Bank of Japan (BOJ) Governor Haruhiko Kuroda speaks during a news conference at the BOJ headquarters in Tokyo July 15, 2014. The Bank of Japan maintained its stimulus programme on Tuesday and stuck to its forecast that inflation will approach its 2 percent target next year, unfazed by recent data casting doubts over its scenario of an investment-led economic recovery.

Tokyo - The Bank of Japan on Tuesday held off expanding its vast stimulus programme, saying the world's number three economy was recovering despite activity taking a hit from April's sales tax hike.

However, policymakers slightly lowered the economic growth forecast for the current fiscal year as they issued their unanimous decision following a two-day policy meeting.

Investors are now awaiting BoJ governor Haruhiko Kuroda's regular news briefing at about 3:30 pm (08:30 SA time).

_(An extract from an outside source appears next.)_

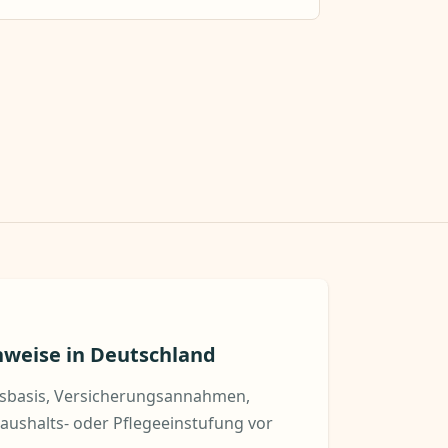
hweise in Deutschland
gsbasis, Versicherungsannahmen,
aushalts- oder Pflegeeinstufung vor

“Japan's economy has continued to recover moderately as a trend, although the subsequent decline in demand following the front-loaded increase prior to the consumption tax hike has been observed,” the central bank said in a statement.

“With regard to the outlook, Japan's economy is expected to continue its moderate recovery trend, and the effects of... the consumption tax hike are expected to wane gradually,” it added.

The BoJ slightly lowered its growth forecast for the current fiscal year to March to a 1.0 percent expansion in the economy, from an earlier 1.1 percent forecast.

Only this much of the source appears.